(Source records):
:::::
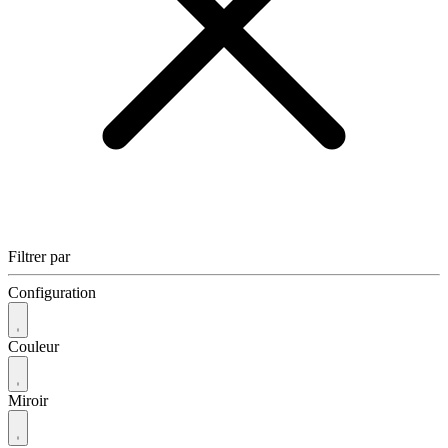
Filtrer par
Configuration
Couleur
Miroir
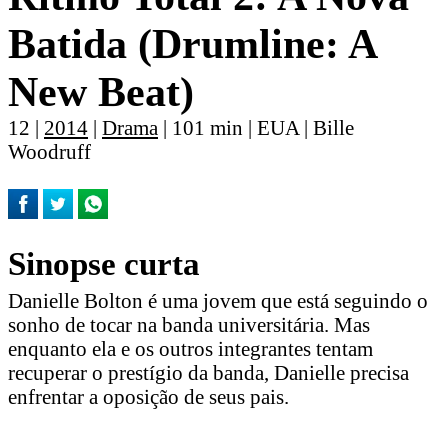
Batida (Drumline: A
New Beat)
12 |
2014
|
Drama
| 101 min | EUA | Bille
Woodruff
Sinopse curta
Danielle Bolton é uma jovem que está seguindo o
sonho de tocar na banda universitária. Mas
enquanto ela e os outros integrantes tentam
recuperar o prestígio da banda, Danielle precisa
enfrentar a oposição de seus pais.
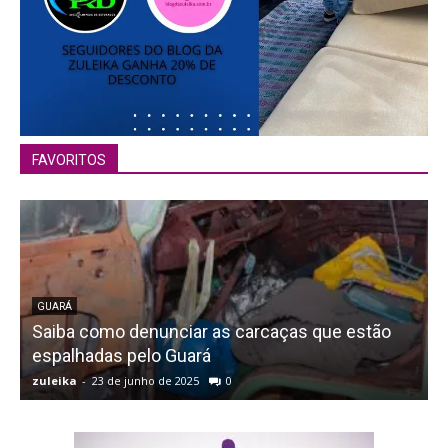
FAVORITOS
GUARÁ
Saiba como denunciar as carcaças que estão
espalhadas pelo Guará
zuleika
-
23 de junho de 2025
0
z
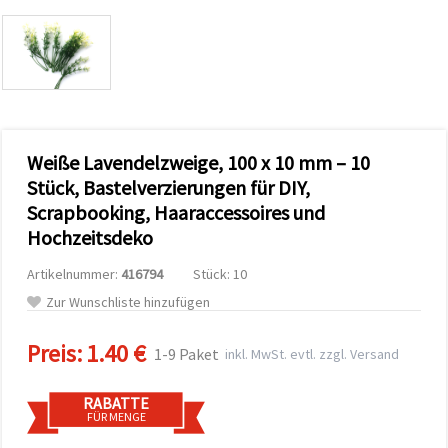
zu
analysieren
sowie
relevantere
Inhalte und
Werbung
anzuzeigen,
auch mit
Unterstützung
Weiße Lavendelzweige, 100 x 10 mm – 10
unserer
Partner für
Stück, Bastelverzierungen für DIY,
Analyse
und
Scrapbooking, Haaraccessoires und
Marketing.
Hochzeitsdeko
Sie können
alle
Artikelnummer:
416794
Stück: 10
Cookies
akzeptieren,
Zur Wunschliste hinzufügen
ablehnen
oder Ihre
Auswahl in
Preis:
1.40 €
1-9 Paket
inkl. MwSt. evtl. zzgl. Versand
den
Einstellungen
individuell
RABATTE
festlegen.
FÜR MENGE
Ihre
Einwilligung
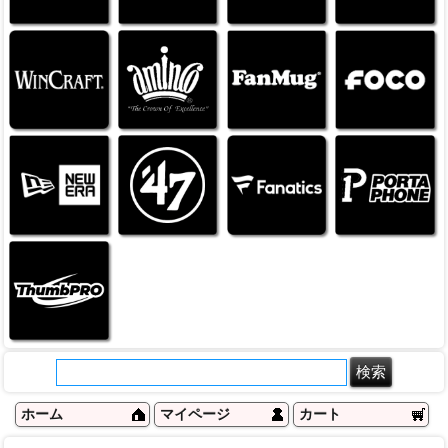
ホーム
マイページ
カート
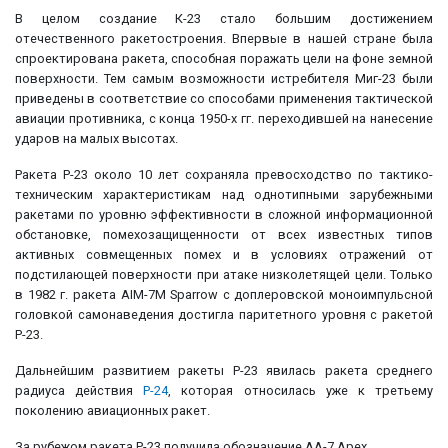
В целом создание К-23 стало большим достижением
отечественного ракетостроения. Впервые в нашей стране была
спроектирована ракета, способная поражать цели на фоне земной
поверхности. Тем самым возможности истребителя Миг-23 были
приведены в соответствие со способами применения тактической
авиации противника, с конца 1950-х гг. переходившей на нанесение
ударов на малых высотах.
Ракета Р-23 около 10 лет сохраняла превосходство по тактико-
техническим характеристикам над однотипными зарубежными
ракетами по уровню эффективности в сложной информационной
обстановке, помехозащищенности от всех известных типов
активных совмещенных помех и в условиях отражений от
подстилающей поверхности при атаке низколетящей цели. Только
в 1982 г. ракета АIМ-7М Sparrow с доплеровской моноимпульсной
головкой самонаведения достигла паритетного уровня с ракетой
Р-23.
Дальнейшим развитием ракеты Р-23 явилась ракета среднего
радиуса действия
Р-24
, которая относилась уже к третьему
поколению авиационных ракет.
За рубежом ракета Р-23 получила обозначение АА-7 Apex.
:::::
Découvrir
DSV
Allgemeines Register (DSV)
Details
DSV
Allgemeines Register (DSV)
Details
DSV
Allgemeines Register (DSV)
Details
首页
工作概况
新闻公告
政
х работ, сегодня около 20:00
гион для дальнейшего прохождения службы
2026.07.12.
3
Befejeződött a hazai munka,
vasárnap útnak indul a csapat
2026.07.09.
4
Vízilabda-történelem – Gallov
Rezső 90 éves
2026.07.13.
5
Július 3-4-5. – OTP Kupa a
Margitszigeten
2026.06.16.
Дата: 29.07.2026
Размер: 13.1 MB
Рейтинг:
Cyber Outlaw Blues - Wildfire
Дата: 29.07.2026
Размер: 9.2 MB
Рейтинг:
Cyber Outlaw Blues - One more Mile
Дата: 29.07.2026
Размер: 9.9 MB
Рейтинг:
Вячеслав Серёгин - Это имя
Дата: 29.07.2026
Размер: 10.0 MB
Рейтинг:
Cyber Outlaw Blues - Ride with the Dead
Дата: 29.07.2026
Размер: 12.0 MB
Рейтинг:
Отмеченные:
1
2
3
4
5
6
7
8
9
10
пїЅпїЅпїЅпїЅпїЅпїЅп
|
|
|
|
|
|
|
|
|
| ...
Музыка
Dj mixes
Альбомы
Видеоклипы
:::::
(Your assignment):
Pull every line with the string "поверхности" out of the material.

(Response box):
поверхности. Тем самым возможности истребителя Миг-23 были
подстилающей поверхности при атаке низколетящей цели. Только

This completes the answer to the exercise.